The Tesla GPU used in this study supported ECC. We tested the impact of ECC setting to the execution time. The execution time ratio of ECC on versus ECC off is demonstrated in Figure 5. For OpenCL GPU SCE-UA, the number of ratio large than 1, smaller than 1, and equal to 1 was 17, 11, and 17 respectively, whilst for CUDA SCE-UA, it was 14, 17, and 14, respectively. For OpenACC SCE-UA, the number of ratio large than 1, smaller than 1, and equal to 1 was 36, 9, and 0, respectively. The results indicate that from the point of view of average and overall performance, the OpenCL GPU version runs slower when ECC is on, the CUDA version runs faster when ECC is on, and the OpenACC version runs slower when ECC is on. The OpenACC version is most sensitive to the ECC on setting.

- (5)
Comparison of source code complexity.

The source code length was analyzed here. The lengths of the serial, OpenMP, OpenCL CPU, OpenCL GPU, CUDA, and OpenACC implementations were 941, 941, 1,972, 1,972, 1,402, and 1,005, respectively. Considering the acceleration results mentioned above, although the OpenCL versions obtained the highest overall speedup ratio, they were the most complex implementation. The CUDA version is the moderate complex implementation. The complexity of the OpenMP and OpenACC versions is almost same as the original serial version.

- (6)
Comparison of optimization accuracy.

We tested all the optimizations and found that all optimizations converged to the theoretical global optimum (i.e., the origin). This result indicated that the optimization accuracy of the parallel SCE-UA is satisfactory.

## CONCLUSIONS

This paper aimed at the parallelization and acceleration of the SCE-UA method based on powerful heterogeneous computing technology. The parallel SCE-UA was implemented on an Intel Xeon multi-core CPU (by using OpenMP and OpenCL) and a NVIDIA Tesla many-core GPU (by using OpenCL, CUDA, and OpenACC). The serial and parallel SCE-UA methods were tested based on the Griewank benchmark function. Comparison results indicate the parallel SCE-UA significantly improved the computation efficiency compared to the original serial version. The OpenCL implementation obtained the best overall acceleration results, however it is the most complex source code.

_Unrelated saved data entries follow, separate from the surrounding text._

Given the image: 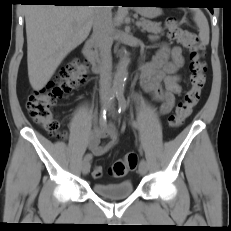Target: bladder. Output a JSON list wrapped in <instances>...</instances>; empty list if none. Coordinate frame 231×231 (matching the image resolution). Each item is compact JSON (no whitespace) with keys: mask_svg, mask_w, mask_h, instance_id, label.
<instances>
[{"mask_svg":"<svg viewBox=\"0 0 231 231\" xmlns=\"http://www.w3.org/2000/svg\"><path fill=\"white\" fill-rule=\"evenodd\" d=\"M93 191L104 198L122 199L130 196L133 192V183L131 180H123L116 183H100L93 184Z\"/></svg>","mask_w":231,"mask_h":231,"instance_id":"bladder-1","label":"bladder"}]
</instances>
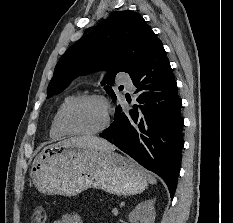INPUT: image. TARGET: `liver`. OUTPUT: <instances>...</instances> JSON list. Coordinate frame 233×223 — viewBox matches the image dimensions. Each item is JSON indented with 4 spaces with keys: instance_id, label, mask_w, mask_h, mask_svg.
<instances>
[{
    "instance_id": "6515ba94",
    "label": "liver",
    "mask_w": 233,
    "mask_h": 223,
    "mask_svg": "<svg viewBox=\"0 0 233 223\" xmlns=\"http://www.w3.org/2000/svg\"><path fill=\"white\" fill-rule=\"evenodd\" d=\"M60 145L67 143V145H77V147H88V149H101V151H114L115 145L109 143L103 137L97 135H79V137H70L67 141H58Z\"/></svg>"
}]
</instances>
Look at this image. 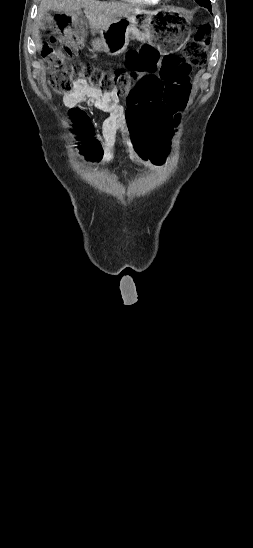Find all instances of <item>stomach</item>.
Returning <instances> with one entry per match:
<instances>
[{"instance_id": "stomach-1", "label": "stomach", "mask_w": 253, "mask_h": 548, "mask_svg": "<svg viewBox=\"0 0 253 548\" xmlns=\"http://www.w3.org/2000/svg\"><path fill=\"white\" fill-rule=\"evenodd\" d=\"M93 42L97 52L117 56L123 53L130 39L147 42L162 53L177 51L190 36L185 15L175 9L154 11L141 9L129 17L118 19Z\"/></svg>"}]
</instances>
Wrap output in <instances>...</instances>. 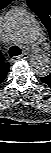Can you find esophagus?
<instances>
[{
    "mask_svg": "<svg viewBox=\"0 0 51 153\" xmlns=\"http://www.w3.org/2000/svg\"><path fill=\"white\" fill-rule=\"evenodd\" d=\"M29 56H30L29 53L24 52V53H22L18 58H19V59H27Z\"/></svg>",
    "mask_w": 51,
    "mask_h": 153,
    "instance_id": "obj_1",
    "label": "esophagus"
}]
</instances>
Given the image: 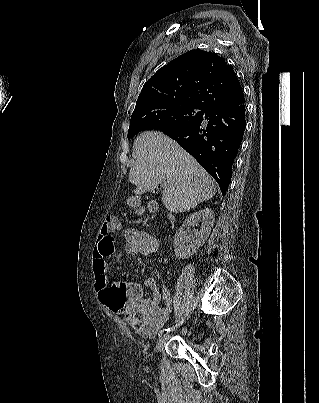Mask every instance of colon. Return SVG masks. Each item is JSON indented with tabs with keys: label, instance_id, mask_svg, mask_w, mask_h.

The parallel SCE-UA has bright prospects to be applied in real-world applications.

## ACKNOWLEDGEMENTS

This research was funded by the China Postdoctoral Science Foundation on Grant (Grant No. 2016M600096); Research on Key Technologies of Real Time Dynamic Control of Water Level in Flood Season of Cascade Reservoirs (KY1734); Third Sub-Project: Flood Forecasting, Controlling and Flood Prevention Aided Software Development – Flood Control Early Warning Communication System and Flood Forecasting; Controlling and Flood Prevention Aided Software Development for Poyang Lake Area of Jiangxi Province (0628-136006104242, JZ0205A432013, SLXMB200902); Construction project of Shaanxi province medium and small river hydrological monitoring and forecast system – construction of Guanzhong and north of Shaanxi flood forecast scheme (JZ0205A112015); National Key Research and Development Plan (2016YFC0803107); Major International (Regional) Joint Research Project – China's Water and Food Security under Extreme Climate Change Impact: Risk Assessment and Resilience (G0305, 7141101024), International Project (71461010701); Study of distributed flood risk forecast model and technology based on multi-source data integration and hydro meteorological coupling system (2013CB036406); and China National Flash Flood Disaster Prevention and Control Project (126301001000150068). We gratefully acknowledge the support of NVIDIA Corporation with the donation of the Tesla K40 GPU used for this research. The authors wish to acknowledge Dr Mark Amo-Boateng for his help in developing the CUDA-based SCE-UA method. Guangyuan Kan and Ke Liang contributed equally to this work.